Pequenas mudanças de pressão

A Lua controla uma das forças mais formidáveis ​​da natureza: as marés que moldam nossas costas. As marés, por sua vez, afetam significativamente a intensidade das emissões de metano do fundo do Oceano Ártico.

“Percebemos que as acumulações de gás, que estão nos sedimentos a um metro do fundo do mar, são vulneráveis ​​mesmo a pequenas mudanças de pressão na coluna d’água. A maré baixa significa menos pressão hidrostática e maior intensidade de liberação de metano. Maré alta é igual a alta pressão e menor intensidade de liberação”, afirma a coautora do artigo Andreia Plaza Faverola, da Universidade Ártica da Noruega.

“É a primeira vez que essa observação foi feita no Oceano Ártico. Isso significa que pequenas mudanças de pressão podem liberar quantidades significativas de metano. Isso é uma virada de jogo e o maior impacto do estudo”, diz outro coautor, Jochen Knies, também da Universidade Ártica da Noruega.

Piezômetro que monitorava a liberação de metano dos sedimentos do fundo do oceano é retirado. Crédito: captura de tela do vídeo por Przemyslaw Domel
Locais de emissões desconhecidos

Plaza Faverola lembra que as observações foram feitas colocando-se nos sedimentos uma ferramenta chamada piezômetro e deixando-a ali por quatro dias.

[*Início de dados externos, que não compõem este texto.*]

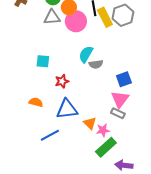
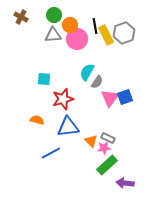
gray semicircle: (96, 64) -> (97, 82), turned -48
red star: (62, 81) -> (63, 99), size x1.5
pink triangle: (120, 99) -> (110, 98), moved
gray rectangle: (118, 113) -> (108, 138), moved

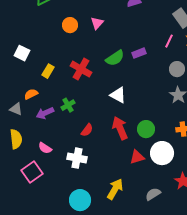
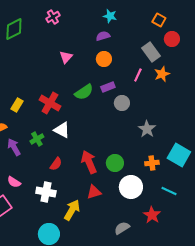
orange circle: (70, 25) -> (104, 59), moved
gray circle: (177, 69) -> (122, 103), moved
white triangle: (118, 95) -> (62, 130), moved
purple arrow: (45, 113) -> (14, 147), turned 84
red triangle: (137, 157) -> (94, 192), moved
yellow arrow: (115, 189) -> (72, 210), moved

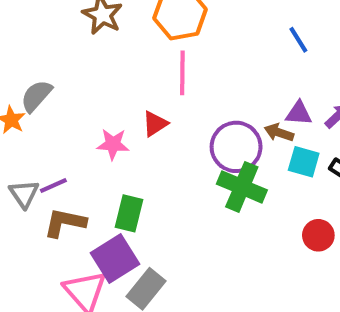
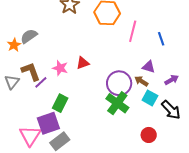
pink line: (182, 73) -> (133, 31), moved
purple triangle: (299, 113) -> (149, 67), moved
purple line: (53, 185) -> (41, 82), moved, turned -32
brown L-shape: (65, 223) -> (31, 71), moved, turned 45

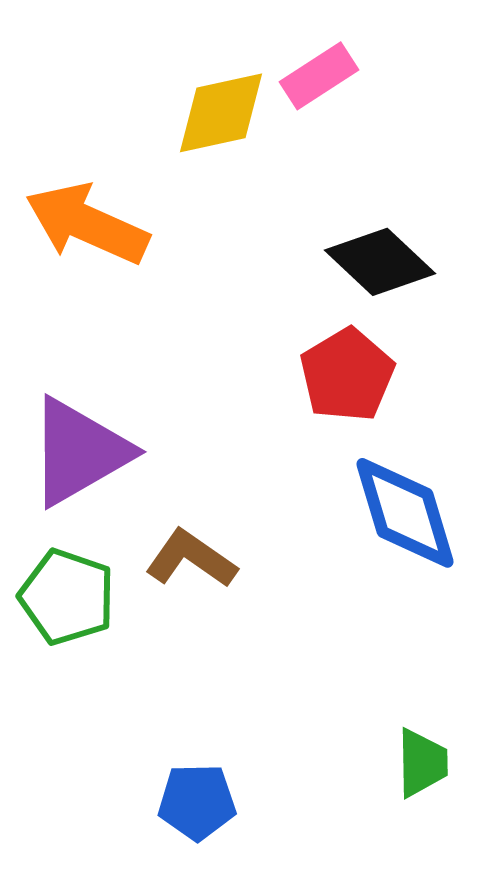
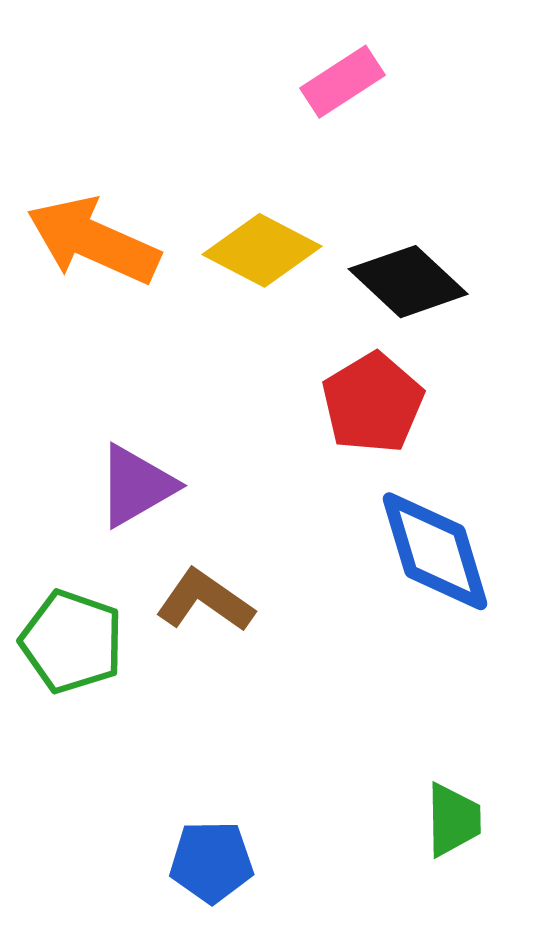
yellow diamond: (221, 113) -> (262, 250), moved, turned 40
purple triangle: (79, 452) -> (136, 486), moved, size x0.7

O aparelho mediu a pressão e a temperatura da água dentro dos poros do sedimento. Mudanças horárias na pressão e na temperatura medidas revelaram a presença de gás próximo ao fundo do mar que sobe e desce conforme as marés mudam. As medições foram feitas em uma área do Oceano Ártico onde nenhuma liberação de metano fora observada anteriormente, mas onde concentrações massivas de hidrato de gás foram amostradas.

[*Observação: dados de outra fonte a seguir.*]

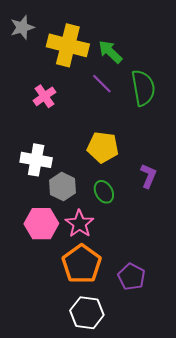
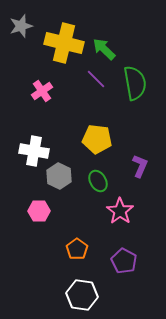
pink hexagon: (41, 224) -> (39, 211), size x0.7
pink star: (80, 224) -> (120, 211), moved
orange pentagon: (82, 264) -> (77, 249), size x0.6

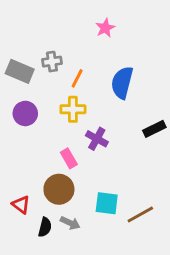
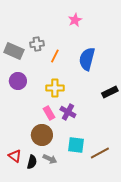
yellow cross: (73, 109) -> (55, 88), moved
purple cross: (97, 139) -> (68, 112), moved
red triangle: (21, 205) -> (15, 156), moved

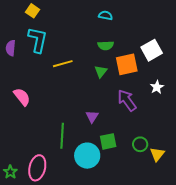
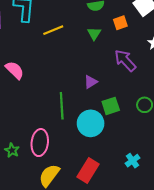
orange square: (127, 64) -> (120, 23), size x0.6
purple triangle: (92, 117) -> (91, 82), turned 32

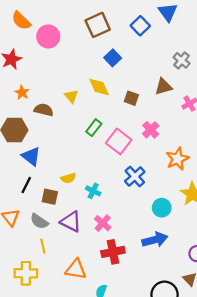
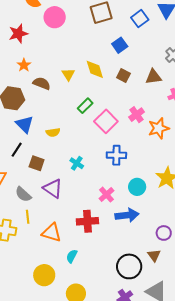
blue square: (113, 58) -> (120, 45), moved
brown square: (131, 98) -> (123, 76), moved
orange star: (177, 159) -> (159, 128), moved
blue cross: (135, 177) -> (116, 155), turned 36
yellow semicircle: (68, 178) -> (53, 132), moved
gray semicircle: (39, 221) -> (23, 194), moved
pink cross: (103, 223) -> (106, 195), moved
yellow line: (43, 246) -> (28, 217), moved

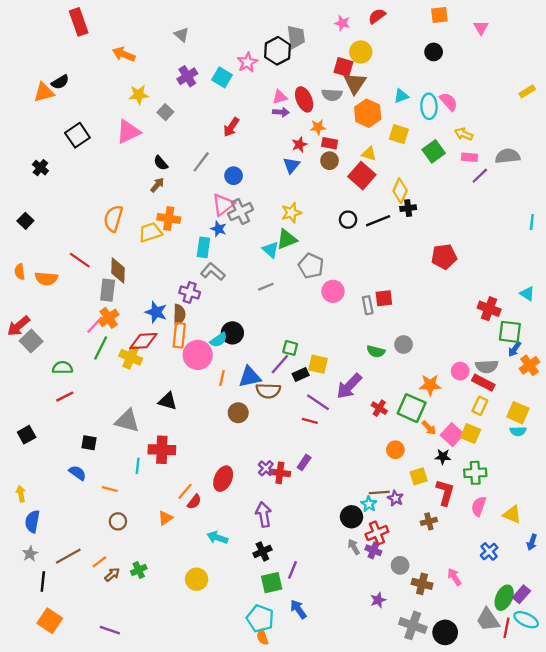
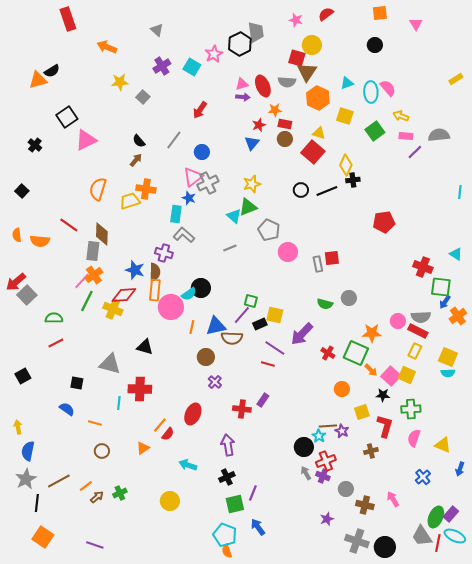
pink triangle: (128, 132) -> (86, 140), moved
purple cross: (266, 468) -> (215, 382), moved
gray star: (30, 554) -> (26, 479), size x1.5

“Isso nos diz que a liberação de gás do fundo do mar é mais difundida do que podemos ver usando pesquisas de sonar tradicionais. Não vimos bolhas ou colunas de gás na água. Buracos de gás que têm uma periodicidade de várias horas não serão identificados, a menos que haja uma ferramenta de monitoramento permanente no local, como o piezômetro”, diz Plaza Faverola.

Emissões subestimadas

Essas observações implicam que a quantificação das atuais emissões de gases no Ártico pode estar subestimada. As marés altas, no entanto, parecem influenciar as emissões de gases, reduzindo sua altura e volume.

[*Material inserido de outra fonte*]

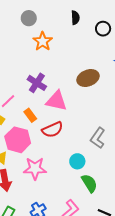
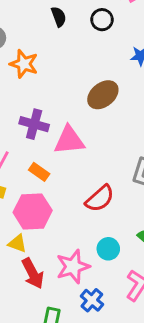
red semicircle: (52, 130) -> (100, 199), moved
cyan circle: (77, 161) -> (108, 249), moved
pink star: (35, 168) -> (73, 267), moved

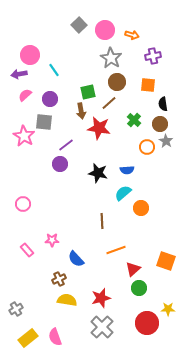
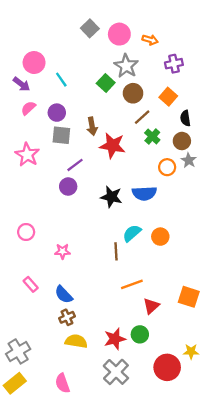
purple arrow: (19, 74) -> (22, 84), turned -133
orange square: (148, 85) -> (168, 97), turned 35
green square: (88, 92) -> (106, 83), moved, turned -35
brown line: (109, 103) -> (142, 117), moved
gray square: (44, 122) -> (61, 135), moved
blue semicircle: (127, 170) -> (144, 193), size x1.5
cyan semicircle: (123, 193) -> (132, 233), moved
pink star: (52, 240) -> (62, 251), moved
blue semicircle: (76, 259) -> (64, 295), moved
green circle: (139, 288) -> (140, 334), moved
gray cross: (16, 309) -> (18, 351), size x1.5
yellow rectangle: (28, 338) -> (15, 383), moved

“O que descobrimos foi inesperado e as implicações são grandes. Esse é um local de águas profundas. Pequenas mudanças na pressão podem aumentar as emissões de gás, mas o metano ainda ficará no oceano devido à profundidade da água. Mas o que acontece em locais mais rasos? Essa abordagem precisa ser feita também em águas rasas do Ártico, por um período mais longo. Em águas rasas, a possibilidade de o metano chegar à atmosfera é maior”, diz Knies.

A liberação de metano pode ser vista aqui como chamas subindo do fundo do oceano, em captura de tela da visualização de dados por Andreia Plaza Faverola. Mas a liberação nem sempre é visível com os métodos usuais. Crédito: Andreia Plaza Faverola
Interconexão

O alto nível do mar parece, portanto, influenciar as emissões de gases, reduzindo potencialmente sua altura e volume. Resta saber se o aumento do nível do mar devido ao aquecimento global pode contrabalançar parcialmente o efeito da temperatura nas emissões submarinas de metano.

“Os sistemas terrestres estão interconectados de maneiras que ainda estamos decifrando”, observa Andreia Plaza Faverola. “Nosso estudo revela uma dessas interconexões no Ártico: a Lua causa forças de maré, as marés geram mudanças de pressão e correntes de fundo que, por sua vez, moldam o fundo do mar e impactam as emissões do metano submarino. Fascinante!”